Three weeks later, Waters was at it again.

Even though he’s probably a couple inches shorter than his listed height (5-foot-11), he soared to block a potential game-tying 3-point shot by 6-2 Houston guard Corey Davis with 6 seconds left to preserve an 80-77 win.


“He’s such a competitor. He wants to win so bad,” Wade said. “He wants to get this thing turned around and be part of turning it around. Sometimes you have to dial him back a little bit, but he makes winning plays.”

Because of those plays, the comparisons were already being drawn.

Depending on whom you listened to, and after which mesmerizing performance they had seen, Waters compares to (fill in the blank here).

It’s mostly been Chris Jackson, naturally, because Jackson played for LSU in the late 1980s before going on to an NBA career as Mahmoud Abdul-Rauf. Others are Isiah Thomas and Allen Iverson and current stars Stephen Curry and Kyrie Irving.

For now, Waters is just happy being himself and doing his own thing while starring for the Tigers.

It’s nothing new for Vanessa and Ed Waters, who were there in College Station, Texas, on Jan. 6 when their son, four days shy of his 20th birthday, buried two lengthy 3-point field goals in the final 12 seconds to knock out Texas A&M 69-68.

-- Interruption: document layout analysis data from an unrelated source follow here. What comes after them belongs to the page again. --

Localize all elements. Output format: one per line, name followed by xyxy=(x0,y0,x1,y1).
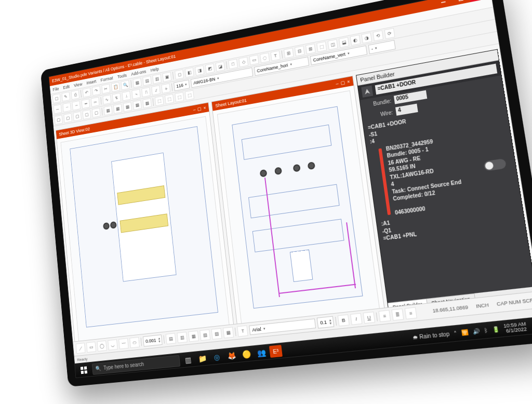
bold-button[interactable]: B xyxy=(338,314,350,326)
menu-addons[interactable]: Add-ons xyxy=(131,69,147,76)
align-button[interactable]: ▤ xyxy=(166,333,176,344)
toolbar-button[interactable]: ▦ xyxy=(113,104,122,114)
toolbar-button[interactable]: ⬚ xyxy=(155,96,164,106)
toolbar-button[interactable]: ⊞ xyxy=(284,48,294,59)
canvas-3dview[interactable] xyxy=(57,112,234,346)
toolbar-button[interactable]: 🔍 xyxy=(121,80,130,90)
toolbar-button[interactable]: ◻ xyxy=(175,70,184,80)
task-view-button[interactable]: ▥ xyxy=(181,352,195,367)
menu-format[interactable]: Format xyxy=(100,75,113,83)
toolbar-button[interactable]: ◩ xyxy=(205,63,215,74)
toolbar-button[interactable]: ↷ xyxy=(92,86,101,96)
toolbar-button[interactable]: ◫ xyxy=(328,39,338,50)
toolbar-button[interactable]: ╌ xyxy=(72,101,81,111)
toolbar-button[interactable]: ▢ xyxy=(63,113,72,123)
subwindow-minimize-icon[interactable]: – xyxy=(336,81,339,87)
toolbar-button[interactable]: ∿ xyxy=(102,95,111,104)
text-button[interactable]: T xyxy=(237,325,248,336)
underline-button[interactable]: U xyxy=(363,312,375,324)
toolbar-button[interactable]: ⬚ xyxy=(185,90,194,101)
toolbar-button[interactable]: ✂ xyxy=(101,84,110,93)
align-button[interactable]: ▩ xyxy=(223,327,234,338)
toolbar-button[interactable]: ◑ xyxy=(362,33,372,44)
tray-power-icon[interactable]: 🔋 xyxy=(492,326,500,333)
tray-bluetooth-icon[interactable]: ᛒ xyxy=(484,327,488,334)
toolbar-button[interactable]: ─ xyxy=(54,104,62,114)
toolbar-button[interactable]: ⬚ xyxy=(316,42,327,52)
menu-file[interactable]: File xyxy=(52,86,59,92)
toolbar-button[interactable]: ┈ xyxy=(63,102,71,112)
taskbar-app-teams[interactable]: 👥 xyxy=(254,345,269,360)
taskbar-app-edge[interactable]: ◎ xyxy=(210,349,224,365)
align-button[interactable]: ▥ xyxy=(177,332,188,343)
align-button[interactable]: ▦ xyxy=(189,331,200,342)
toolbar-button[interactable]: ⬚ xyxy=(175,92,184,102)
taskbar-app-explorer[interactable]: 📁 xyxy=(195,351,209,366)
toolbar-button[interactable]: ◌ xyxy=(260,52,270,63)
toolbar-button[interactable]: ▢ xyxy=(83,110,91,119)
subwindow-close-icon[interactable]: × xyxy=(203,105,206,111)
taskbar-app-chrome[interactable]: 🟡 xyxy=(239,346,254,361)
taskbar-app-firefox[interactable]: 🦊 xyxy=(224,348,239,363)
taskbar-app-ecad[interactable]: E³ xyxy=(269,345,283,358)
draw-arc-button[interactable]: ◡ xyxy=(108,339,117,350)
draw-line-button[interactable]: ／ xyxy=(76,343,86,354)
weather-widget[interactable]: 🌧 Rain to stop xyxy=(412,331,450,341)
toolbar-button[interactable]: ▥ xyxy=(152,74,161,84)
toolbar-button[interactable]: ▦ xyxy=(123,102,132,112)
toolbar-button[interactable]: ⎍ xyxy=(141,87,150,98)
layer-combo[interactable]: 116 ▾ xyxy=(174,79,190,91)
toolbar-button[interactable]: ⎎ xyxy=(151,85,160,96)
toolbar-button[interactable]: T xyxy=(271,50,281,61)
nudge-spinner[interactable]: 0.001 ▲▼ xyxy=(143,334,163,347)
toolbar-button[interactable]: ◪ xyxy=(216,61,225,72)
toolbar-button[interactable]: ▢ xyxy=(92,108,101,118)
toolbar-button[interactable]: ◨ xyxy=(195,65,204,76)
toolbar-button[interactable]: ⬓ xyxy=(339,37,349,48)
draw-rect-button[interactable]: ▭ xyxy=(86,342,96,353)
start-button[interactable] xyxy=(76,362,91,378)
textalign-center-button[interactable]: ≣ xyxy=(391,308,404,320)
subwindow-close-icon[interactable]: × xyxy=(347,79,351,85)
tray-chevron-up-icon[interactable]: ˄ xyxy=(454,330,457,337)
toolbar-button[interactable]: ◧ xyxy=(185,68,194,78)
toolbar-button[interactable]: ⊟ xyxy=(295,46,304,57)
toolbar-button[interactable]: ▢ xyxy=(73,111,81,121)
align-button[interactable]: ▨ xyxy=(211,328,222,340)
menu-insert[interactable]: Insert xyxy=(86,78,97,85)
menu-edit[interactable]: Edit xyxy=(63,84,70,90)
toolbar-button[interactable]: 📋 xyxy=(111,82,120,92)
toolbar-button[interactable]: ▣ xyxy=(163,72,172,82)
draw-circle-button[interactable]: ◯ xyxy=(97,341,107,352)
toolbar-button[interactable]: ⎙ xyxy=(71,90,79,100)
canvas-layout[interactable] xyxy=(213,86,384,329)
toolbar-button[interactable]: ▦ xyxy=(142,98,151,109)
fontsize-spinner[interactable]: 0.1 ▲▼ xyxy=(317,316,334,329)
draw-curve-button[interactable]: 〰 xyxy=(118,338,128,349)
toolbar-button[interactable]: ▦ xyxy=(104,105,113,115)
menu-tools[interactable]: Tools xyxy=(117,73,127,79)
toolbar-button[interactable]: ▦ xyxy=(133,78,142,88)
subwindow-maximize-icon[interactable]: ▢ xyxy=(197,106,202,112)
toolbar-button[interactable]: ▢ xyxy=(52,93,61,103)
toolbar-button[interactable]: ✎ xyxy=(62,92,70,102)
toolbar-button[interactable]: ⍀ xyxy=(131,89,140,99)
toolbar-button[interactable]: ⟂ xyxy=(122,91,131,101)
italic-button[interactable]: I xyxy=(350,313,362,325)
draw-ellipse-button[interactable]: ⬭ xyxy=(129,337,140,348)
menu-view[interactable]: View xyxy=(74,82,83,88)
toolbar-button[interactable]: ▭ xyxy=(249,55,259,65)
textalign-right-button[interactable]: ≡ xyxy=(405,307,417,319)
toolbar-button[interactable]: ═ xyxy=(91,97,100,107)
tray-network-icon[interactable]: 🛜 xyxy=(461,329,469,336)
toolbar-button[interactable]: ━ xyxy=(82,99,90,109)
toolbar-button[interactable]: ▤ xyxy=(142,76,151,86)
toolbar-button[interactable]: ◐ xyxy=(350,35,361,46)
toolbar-button[interactable]: ⟳ xyxy=(384,28,395,39)
toolbar-button[interactable]: ⟲ xyxy=(373,30,384,41)
toolbar-button[interactable]: ↯ xyxy=(112,93,121,103)
textalign-left-button[interactable]: ≡ xyxy=(378,310,391,322)
toolbar-button[interactable]: ↶ xyxy=(83,88,91,98)
menu-help[interactable]: Help xyxy=(150,66,159,72)
toolbar-button[interactable]: ⬚ xyxy=(165,94,174,104)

“Yes, I’ve seen this before when he was in high school,” Vanessa Waters said in the courtside celebration that ensued. “Tre’s just very calm. ... He just does what he has to do.”

Ed Waters added: “He’s used to those moments because we’ve prepared for that opportunity to be successful. I know that it was possible. … I love that he has that blood flowing in him where he’s not rattled, he’s not nervous. He’s confident in being able to make those shots.

“When he was very young, he was told that you always practice shots that you’re going to take in a game. Those are important, so we would spend time stepping back from the 3-point line ... just in case.”

LSU needed it that day — even though it was hard to tell from listening to the quiet, unassuming Waters.

“I’ve done it over the course of my life: middle school, high school, just moving up to college,” he calmly said. “Hopefully, I can do it over and over and over again if we need it.”

Wade will take whatever he can from Waters. The Tigers’ offense flows through him, and, like with most stars, goes as Waters goes. He has averaged 15.6 points and 5.9 assists per game. He ranks second in the SEC in assists.

“He’s a good player, an electric player, with the ball in his hands,” Wade said before the season started. “It’s like he has five eyes. He’s passing the ball all over the place and he sees guys all over the place.

“He’s mature, wise beyond his years,” he said. “He’s the best. We ride with him. He makes mistakes, but he usually makes up for them with big plays.”